Un nouveau gouvernement

25 Oct. 2012

Le 4 septembre dernier, les Québécois et Québécoises ont élu un nouveau gouvernement. Le résultat n’est pas celui que les sondeurs prédisaient, mais un nouveau parti vient tout de même de prendre les commandes. Sans s’attarder sur le triste incident de la fin de soirée, jetons un regard sur ce qui nous attend.

Merci au gouvernement sortant !

Avant de s’intéresser à la nouvelle équipe, prenons le temps nécessaire pour remercier ceux qui ont assumé le pouvoir pendant neuf ans. Tout le monde à son opinion quant à la performance de ce gouvernement, mais ce qui est certain, c’est que ces personnes ont consacré leur vie pour servir leurs concitoyens. Face au cynisme ambiant, c’est loin d’être tout le monde qui soit prêt à en faire autant. Je les remercie très sincèrement. Parmi elles certaines personnes ont même apporté des contributions exceptionnelles à notre société, nous vous en sommes reconnaissants.

Les moyens des promesses?

Lorsque Jean Charest avait pris le pouvoir en 2003, il avait mandaté un ancien vérificateur général pour qu’il pose un diagnostic neutre sur la situation des finances publiques. Un constat négatif avait permis de prendre des distances par rapport aux promesses de campagne. Il fallait d’abord redresser la situation. Est-ce que cela va se reproduire? Nous comprenons qu’un nouveau gouvernement ne veut pas porter le chapeau des décisions de ses prédécesseurs, mais, si c’est toujours le même scénario, pouvons-nous croire aux promesses électorales?

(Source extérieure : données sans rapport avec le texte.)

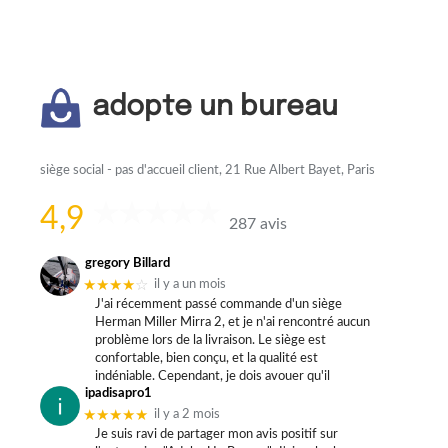
adopte un bureau
siège social - pas d'accueil client, 21 Rue Albert Bayet, Paris
4,9
287 avis
gregory Billard
★★★★
☆
il y a un mois
J'ai récemment passé commande d'un siège
Herman Miller Mirra 2, et je n'ai rencontré aucun
problème lors de la livraison. Le siège est
confortable, bien conçu, et la qualité est
indéniable. Cependant, je dois avouer qu'il
ipadisapro1
★★★★★
il y a 2 mois
Je suis ravi de partager mon avis positif sur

La fragilité d’un gouvernement minoritaire

La prochaine campagne électorale a débuté le 4 septembre. Est-ce que le PQ pourra exercer le leadership nécessaire pour apporter des changements significatifs en début de mandat ? Il n’est pas majoritaire à l’Assemblée Nationale et il a obtenu moins de 32% des votes. Certains se réjouiront de cette situation, dont tous ceux qui n’ont pas voté pour eux, mais est-ce le bon moment pour hériter d’un gouvernement fragile? Par ailleurs, le pire n’est jamais sûr. Cette précaire situation mènera peutêtre nos parlementaires à une plus grande maturité. Certains éléments contextuels sont en effet en faveur d’une certaine stabilité. Même si les libéraux ont conservé une équipe très forte avec plusieurs ministres très expérimentés, la Commission Charbonneau pourrait les inciter à la patience pour plusieurs mois. Si François Legault apprend des erreurs de l’ADQ, compte tenu aussi de sa relative plus faible présence en chambre, il pourrait aussi adopter une attitude plus prudente. Tous ces éléments conditionneront la taille de la patinoire de la nouvelle Première ministre. Pour le bien du Québec, nous lui souhaitons évidemment bonne chance.

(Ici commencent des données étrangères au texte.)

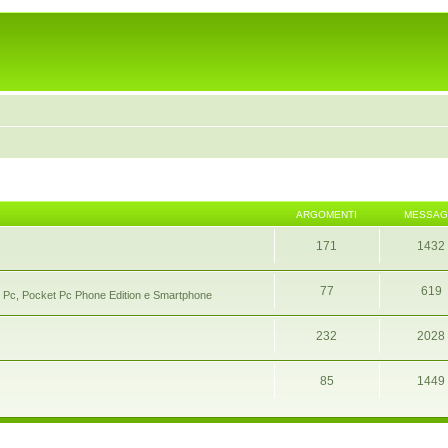
ARGOMENTI
MESSAG
171
1432
77
619
ocket Pc, Pocket Pc Phone Edition e Smartphone
232
2028
85
1449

La vulnérabilité du secteur forestier

Que peut espérer le secteur forestier de cette nouvelle configuration politique ? Le Parti Québécois avait une plateforme très intéressante pour le secteur forestier et il est très fortement représenté dans les régions forestières. Ce sont deux bonnes nouvelles. Heureusement, parce que notre secteur n’a jamais été autant vulnérable. La crise des marchés du bois s’atténue doucement, mais elle nous affecte toujours. La réforme du régime forestier est aussi loin d’être achevée. Nous sommes trop avancés pour qu’une remise en question complète des orientations soit envisageable, car l’incertitude est parmi nos pires ennemis. Pourtant, est-ce imaginable d’espérer qu’il sera possible de revoir les aspects du nouveau régime qui suscitent le plus d’inquiétudes ? Je pense notamment à la chimère qui consiste à croire qu’il sera faisable d’obtenir les ressources financières suffisantes pour que la forêt publique soit entièrement gérée par l’État et cela sans affecter la compétitivité du secteur. Est-ce possible de revoir seulement cette dimension sans relancer l’avalanche des attentes de toutes les parties intéressées ? Les coopératives forestières sont en tout cas partantes pour la revoir afin de pouvoir mieux optimiser la chaîne de valeur et pour donner la chance aux entreprises d’aménagement forestier de se projeter vers un avenir plus prometteur. Dans le contexte actuel, le nouveau ministre des Ressources naturelles et de la Faune aura un rôle déterminant. Beaucoup du quotidien se règlera encore dans son bureau, nous aurons besoin pour cela de toute son attention. Sa vision et sa volonté de bien positionner le secteur auront aussi un très grand impact. Nous lui souhaitons bonne chance et lui offrons notre totale collaboration.